■ **What the exercise asks**
Please copy each line below that contains the string "Heidenheim".

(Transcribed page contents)
[Start of section]

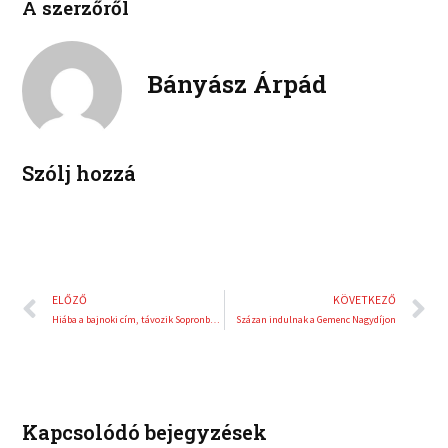
A szerzőről
n
n
c
i
l
p
e
t
i
i
b
t
n
n
Bányász Árpád
o
e
k
t
o
r
e
e
k
d
r
i
e
Szólj hozzá
n
s
t
Előző
K
ELŐZŐ
KÖVETKEZŐ
Hiába a bajnoki cím, távozik Sopronból Sterbenz
Százan indulnak a Gemenc Nagydíjon
Kapcsolódó bejegyzések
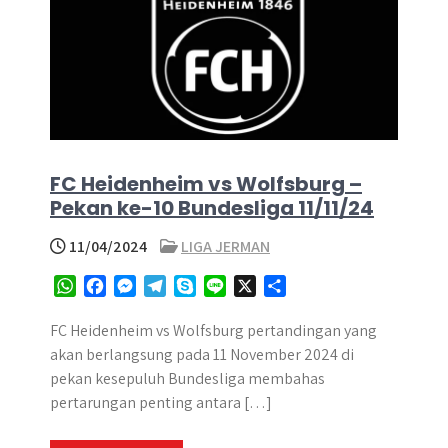
FC Heidenheim vs Wolfsburg –
Pekan ke-10 Bundesliga 11/11/24
11/04/2024
LIGA JERMAN
W
F
M
T
S
L
X
S
h
a
e
e
k
i
h
a
c
s
l
y
n
a
FC Heidenheim vs Wolfsburg pertandingan yang
t
e
s
e
p
e
r
akan berlangsung pada 11 November 2024 di
s
b
e
g
e
e
pekan kesepuluh Bundesliga membahas
A
o
n
r
pertarungan penting antara […]
p
o
g
a
p
k
e
m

[End of section]

■ **Output for this task**
FC Heidenheim vs Wolfsburg –
FC Heidenheim vs Wolfsburg pertandingan yang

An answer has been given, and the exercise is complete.